What’s not so great, however, is the inevitable auto loan that comes with that experience. It can often seem that understanding and comparing car loans is nearly impossible.
Here are three great tips you can put into use to help you get the best terms on your automotive loan.
Get a Newer Car
When banks and credit agencies consider your application for a loan, they are considering not just you and your credit history, but the vehicle you are purchasing as well.
As a general rule, banks will be much more willing to make a loan on a newer car than on an older one. This is largely because, in the event of repossession, a newer car will be much easier for that bank to get its money back out of.
To make borrowers more likely to consider this, it is common practice for financial institutions to offer high incentives for loans taken out toward the purchase of a car made within the last few model years.
One of the most common incentives is a longer term loan offered for newer cars. Newer cars are often given four, five, or even six year loan terms, whereas older cars are usually restricted at two or three.

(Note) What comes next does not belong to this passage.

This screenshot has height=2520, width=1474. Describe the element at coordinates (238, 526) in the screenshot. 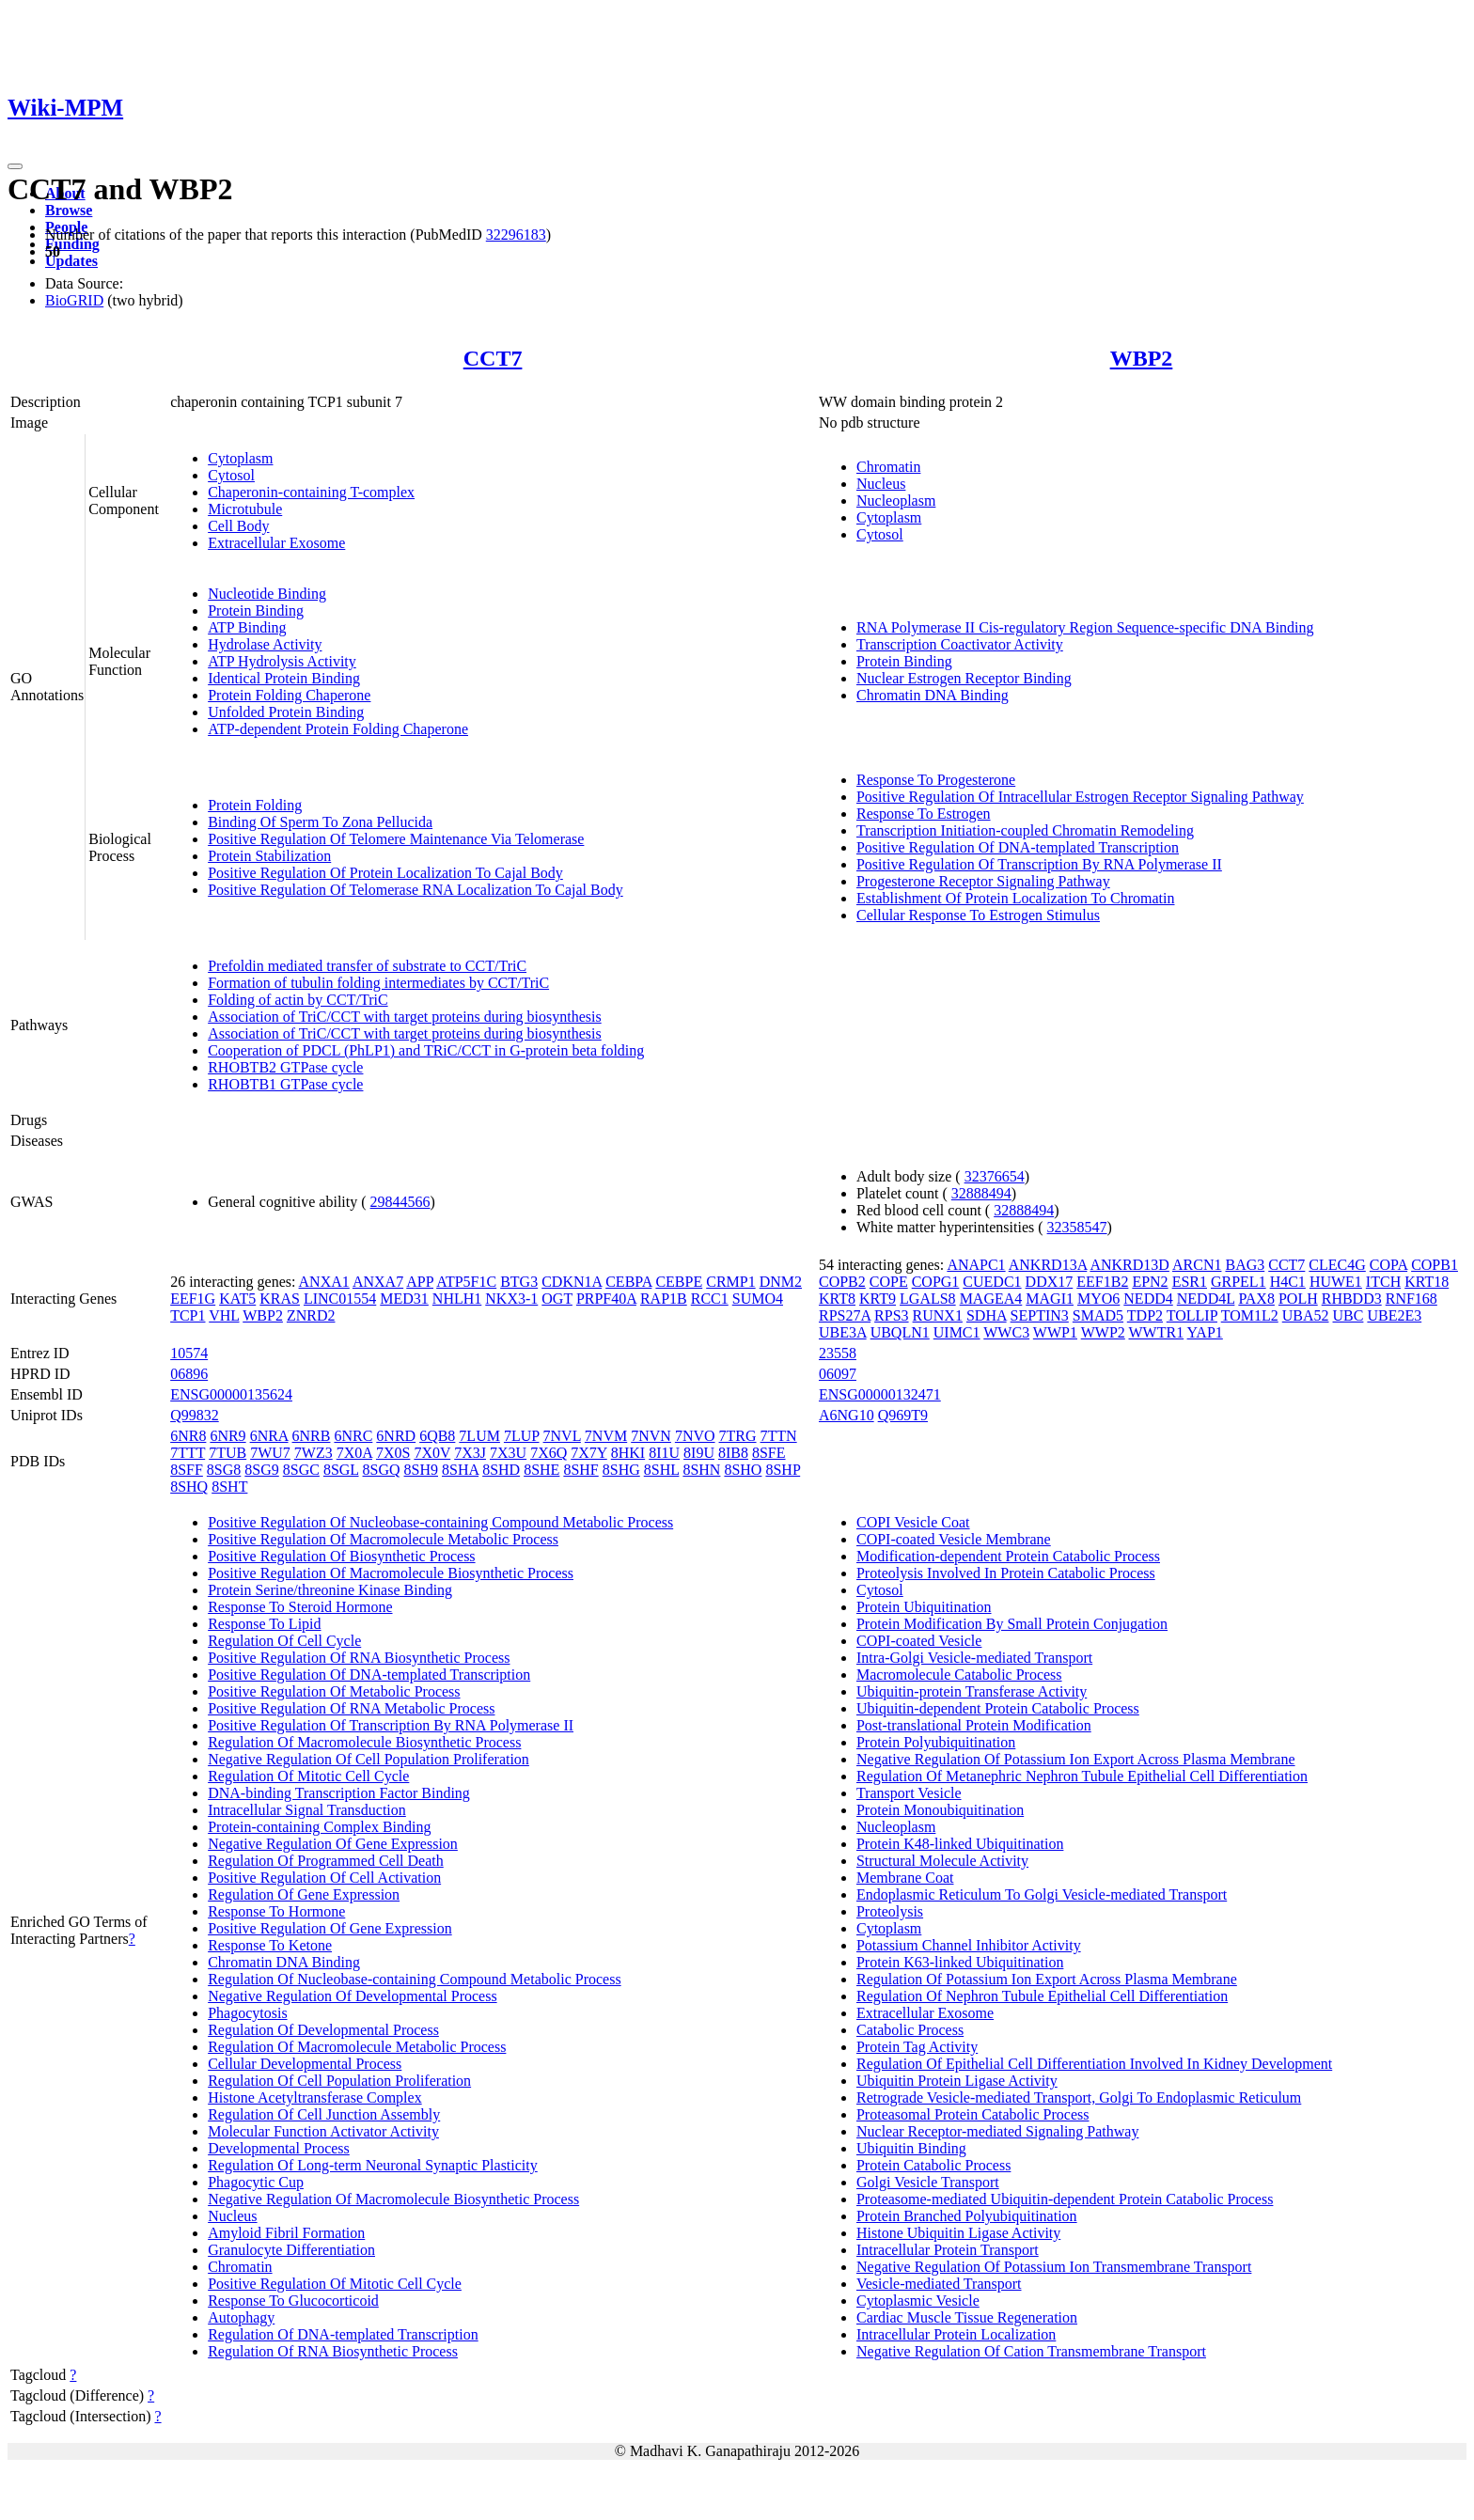 I see `Cell Body` at that location.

These policies vary by institution, but a general rule of thumb is that the longer term loans will be offered on vehicles five years old or newer.
Compare Many Different Lending Agencies
Not all lending agencies will offer you the same terms and interest rates.
As such, it is often beneficial to apply for loans from several different institutions, and then compare the offer each one makes to you. You may very well find that one particular bank is willing to offer you an interest rate that is significantly lower that their competitors.
On a car loan that is likely to range well into the thousands of dollars, even the slightest break on interest rates can represent a substantial savings.
If you have a local credit union, you will want to pay especially close attention to the loan offer you receive from it, as credit unions often have slightly lower rates than traditional banks.
Get a Cosigner, Even if You Don’t Need One
If you have limited credit history, getting a cosigner is one of the best ways to lower your interest rate on your first auto loan.
Even if you have the ability to take the loan out yourself, it very likely that your interest rates will be higher on your own than they would be with a cosigner who has a well established credit history. Finding a friend or family member willing to cosign your loan will help you save a great deal of money on interest payments down the road.
Keep in mind, this is not a one sided proposition. If you do opt to get a cosigner, you are all the more responsible for ensuring that your payments are timely and complete, as another person’s credit is now on the line with yours.
Following these three tips will help you to secure the best possible terms on your first auto loan. To get more information on the exact details of a possible loan, you can contact the credit manager at the financial institution you intend to take your loan out from.
You can also try online peer to peer lending platforms as an alternative to traditional banks and credit unions, as these platforms often offer lower rates.